SHAWN: The media landscape is ever-changing. National print media has struggled to stay relevant for more than a decade, but some local newspapers are thriving. What is your strategy for keeping a traditional print newspaper vital in the digital age?
Again, our strategy and mission are to be a public square of sorts where people can engage with community. So that starts with the information shared in our print and online content, but it also extends to the events we organize, magazines we publish, partnerships we have — like PressPass, a new program we started to partner with local businesses to send our customers more directly to their doors. We’ll also be launching a new digital product later this spring that we hope will further engage community members.
SHAWN: Take us through your process – how do you determine whether a story is worthy of making it into the paper?
This is really up to individual reporters and the editor on a day-to-day basis more than it is to me. But, I can tell you, we kind of follow the process you would think we would — primarily, is we ask things like — is the topic timely? Does it involve a public figure? Does it affect our community? Does it affect a lot of people? Is it interesting? Then we go from there. One thing I preach over and over to my staff is that every good reporter needs to have a natural sense of curiosity.

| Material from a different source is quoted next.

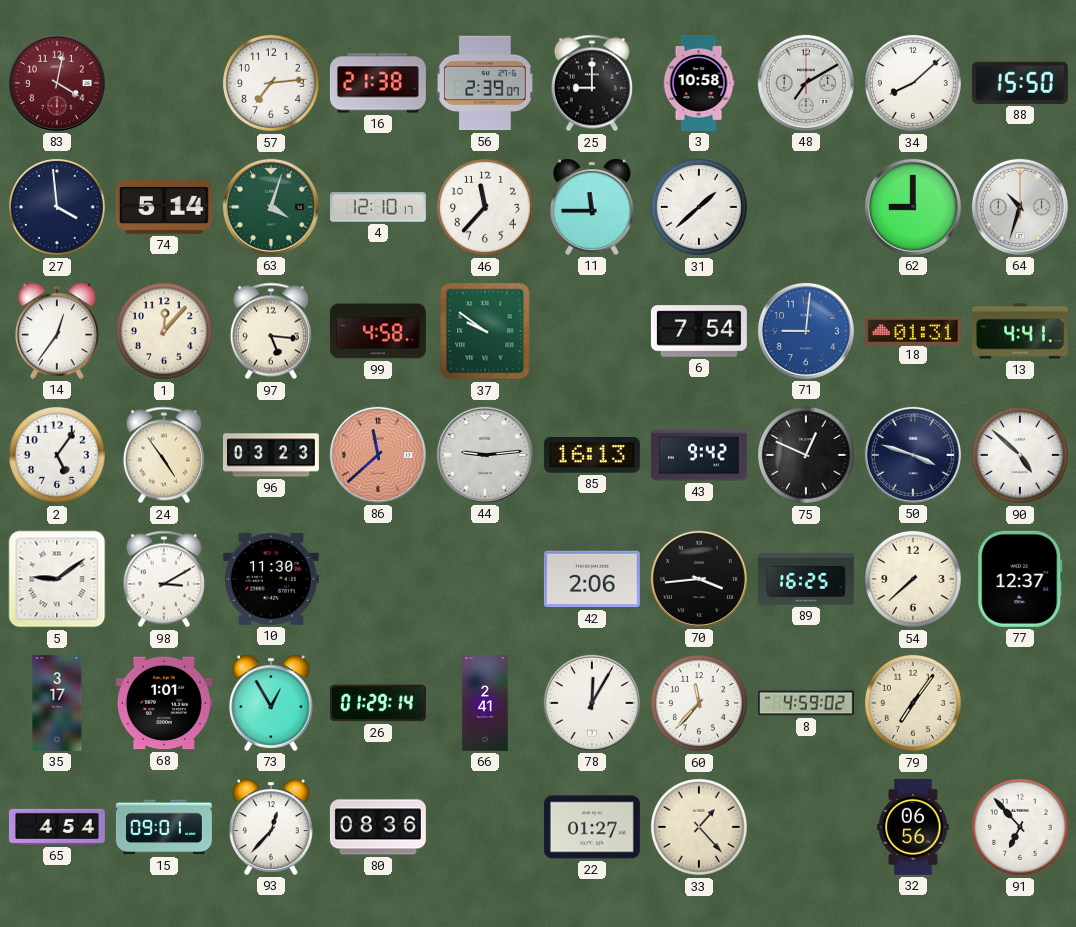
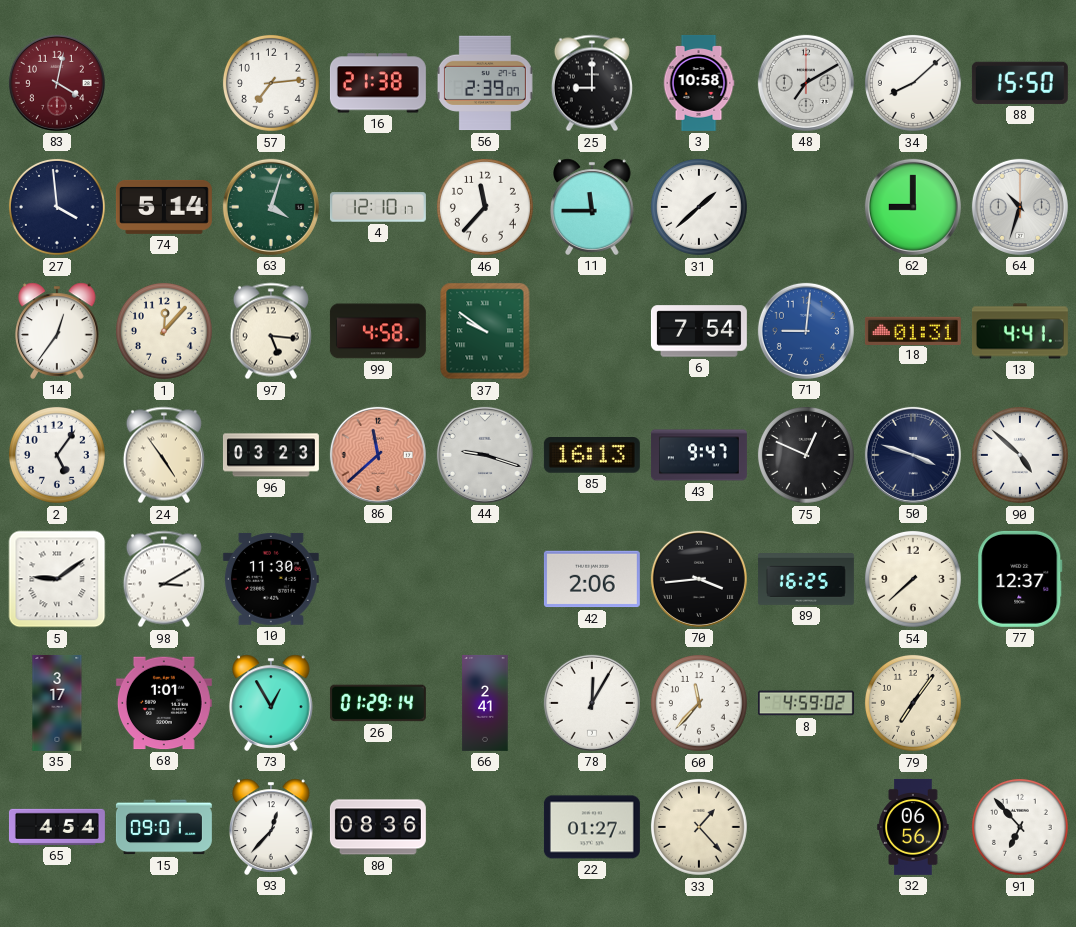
44: 9:14 -> 9:18
43: 9:42 -> 9:47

This is something I was taught early on and try to foster in my staff. So, if my reporters have questions about something, it’s likely others in the community would too. That’s where a lot of story ideas come from.
SHAWN: The Sheridan Press seems to focus its coverage of the community on the positive – events, economic development, local success stories. Is this a concerted editorial focus, or something that has evolved over time?
I think it has evolved over time. We know there are a lot of good things happening in Sheridan, so why not highlight those? When we get news tips that indicate something more negative, we try to run them up the flagpole to see if they are real issues or personal grievances, we do some data mining and talk to sources. We know Sheridan has challenges, and we don’t shy away from those. We’ve been involved in multiple lawsuits fighting for information we thought should be public but officials didn’t. We’ve written editorials and news stories that have certainly ruffled feathers. And, honestly, even the positive stories we write get negative feedback. But, we write what needs to be written (and we keep working).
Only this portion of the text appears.